'''
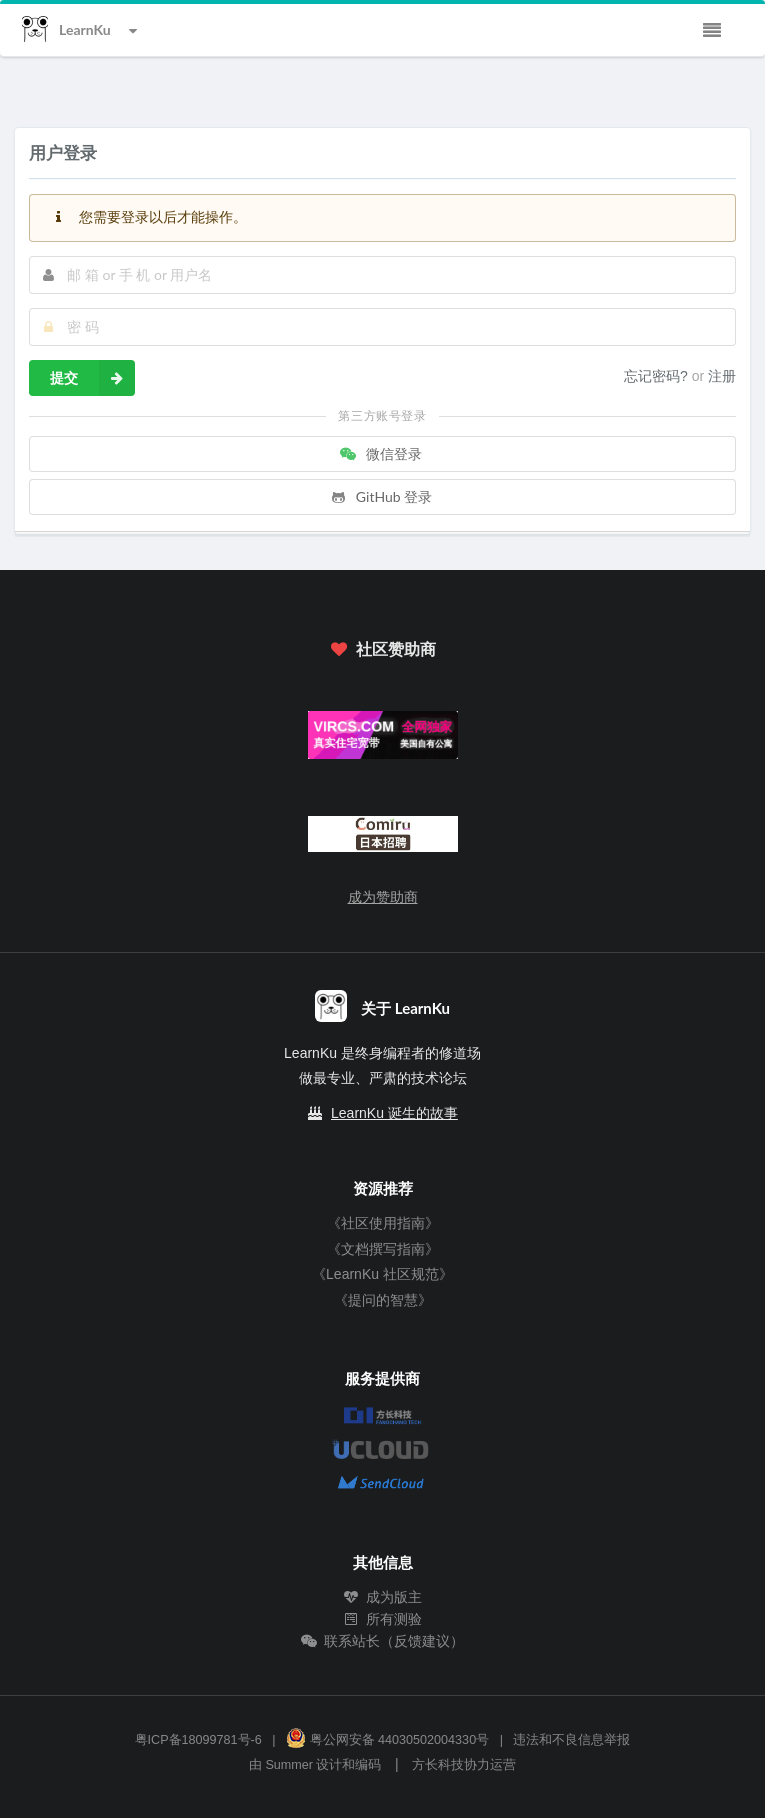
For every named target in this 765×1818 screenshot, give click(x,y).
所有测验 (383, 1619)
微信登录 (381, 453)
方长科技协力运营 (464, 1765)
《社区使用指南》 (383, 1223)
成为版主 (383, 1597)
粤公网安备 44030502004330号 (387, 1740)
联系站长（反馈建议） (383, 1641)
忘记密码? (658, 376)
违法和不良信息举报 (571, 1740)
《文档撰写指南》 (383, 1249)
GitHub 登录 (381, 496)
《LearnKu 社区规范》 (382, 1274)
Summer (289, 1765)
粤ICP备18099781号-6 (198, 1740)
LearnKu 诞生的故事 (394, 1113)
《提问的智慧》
'''
'''
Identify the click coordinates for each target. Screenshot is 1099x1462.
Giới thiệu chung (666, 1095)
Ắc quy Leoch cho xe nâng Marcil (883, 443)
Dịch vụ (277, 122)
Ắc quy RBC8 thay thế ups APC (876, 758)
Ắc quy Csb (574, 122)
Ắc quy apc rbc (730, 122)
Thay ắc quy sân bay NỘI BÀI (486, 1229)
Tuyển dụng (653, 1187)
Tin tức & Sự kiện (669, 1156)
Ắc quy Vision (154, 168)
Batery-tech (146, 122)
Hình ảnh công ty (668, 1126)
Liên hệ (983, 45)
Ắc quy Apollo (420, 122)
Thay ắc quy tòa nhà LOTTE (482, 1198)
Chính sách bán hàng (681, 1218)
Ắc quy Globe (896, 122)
'''
'''
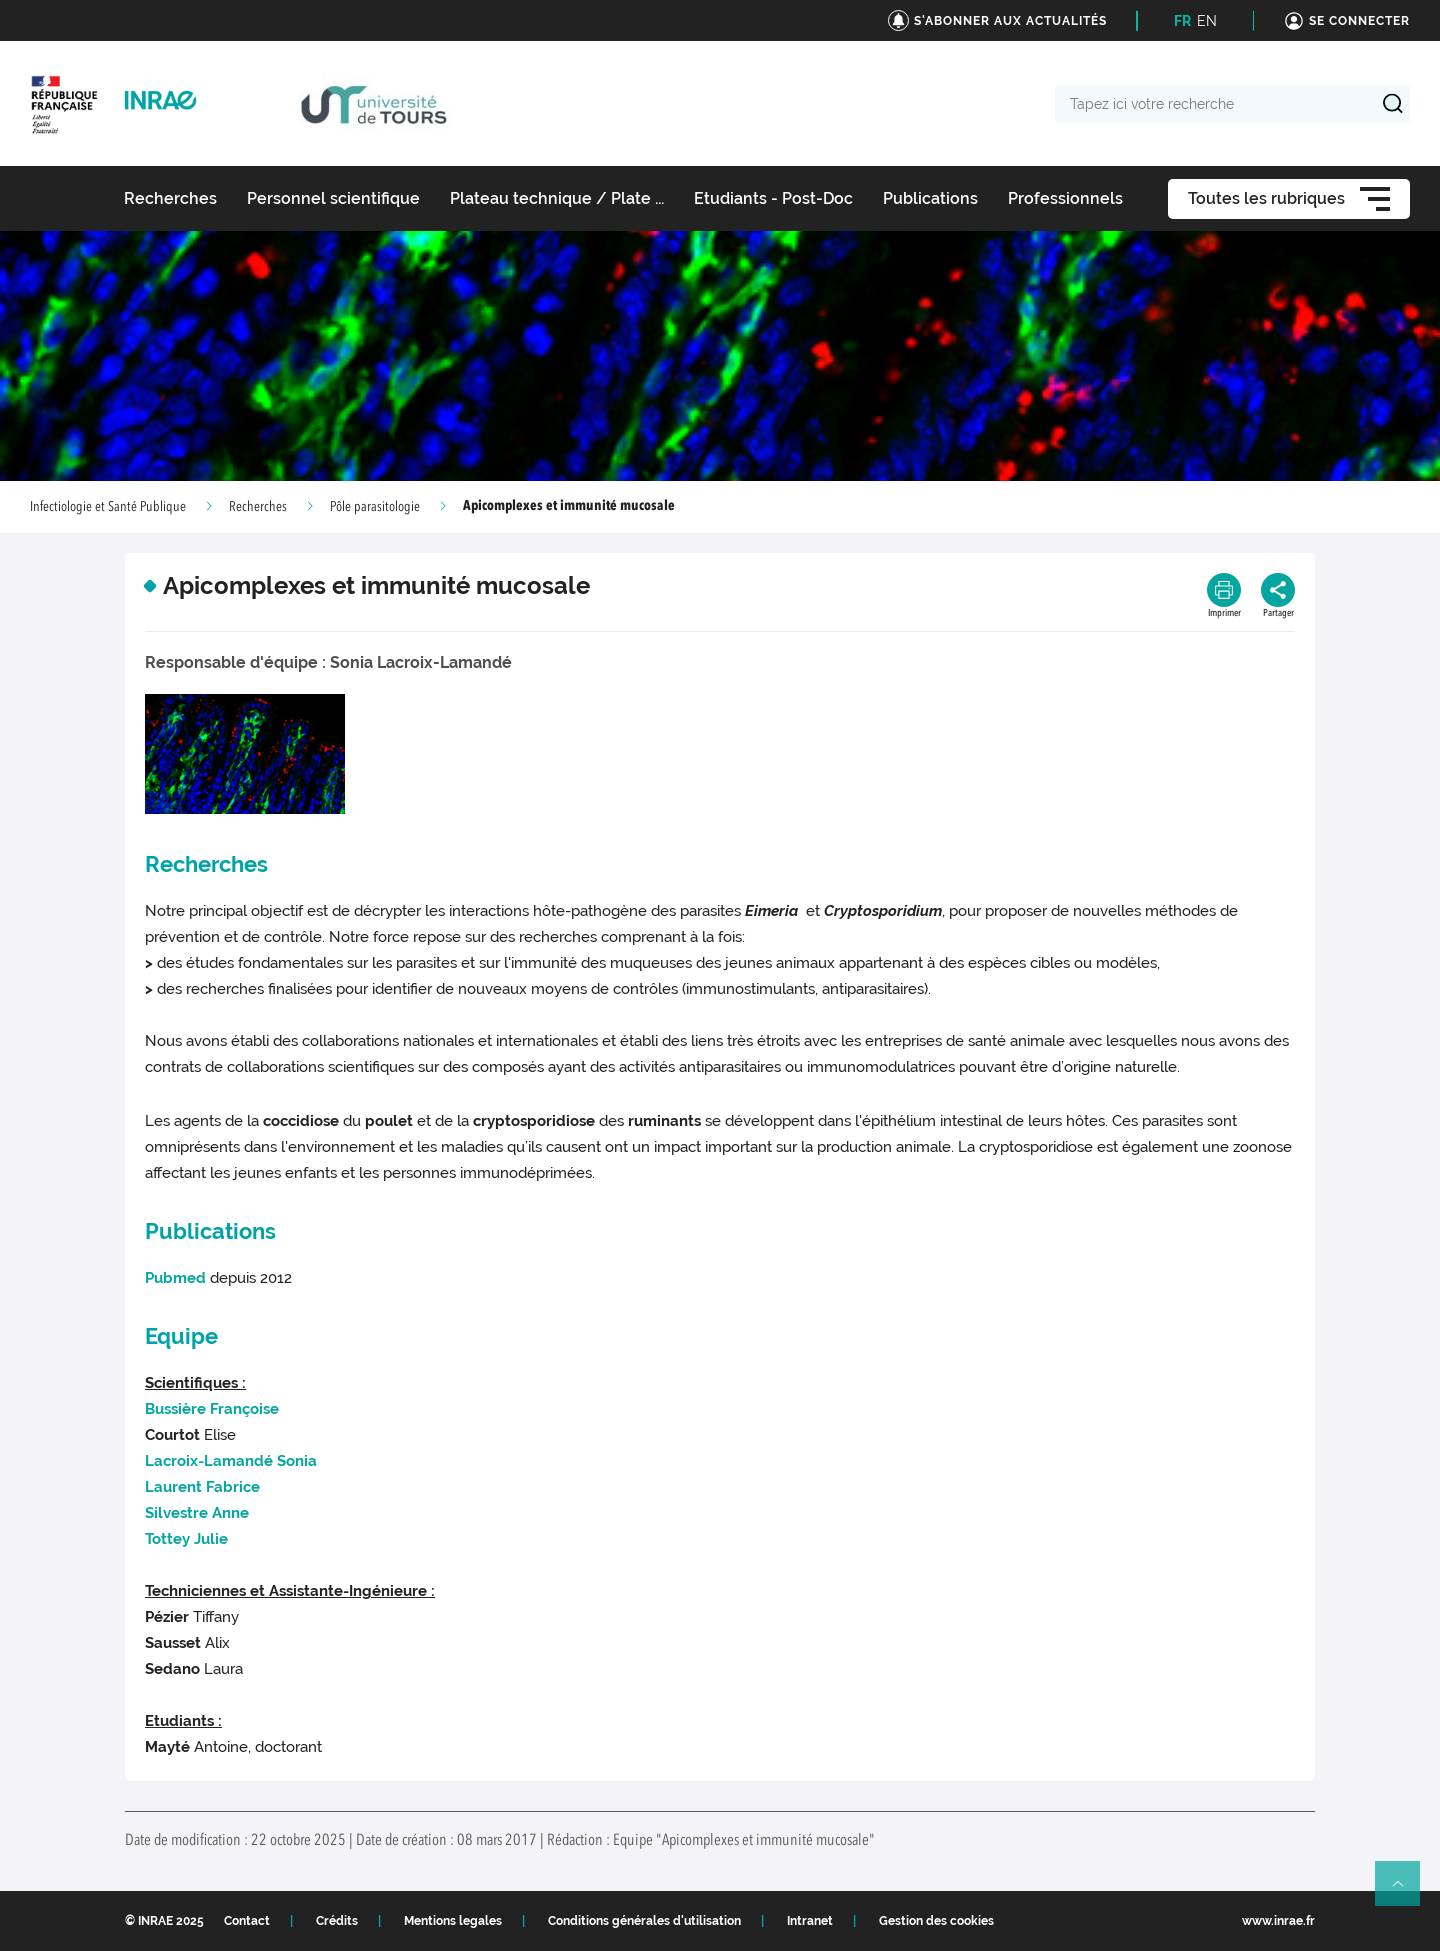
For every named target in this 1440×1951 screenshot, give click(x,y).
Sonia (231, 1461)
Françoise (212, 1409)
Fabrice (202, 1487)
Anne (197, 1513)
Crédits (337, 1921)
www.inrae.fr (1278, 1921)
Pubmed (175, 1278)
'''
## Task details
What is needed is a verbatim copy of every line in the records above from the one containing "Ắc quy Apollo (420, 122)" down to the one containing "Ắc quy Globe (896, 122)", both included, and nothing more.

## Written reply
Ắc quy Apollo (420, 122)
Thay ắc quy tòa nhà LOTTE (482, 1198)
Chính sách bán hàng (681, 1218)
Ắc quy Globe (896, 122)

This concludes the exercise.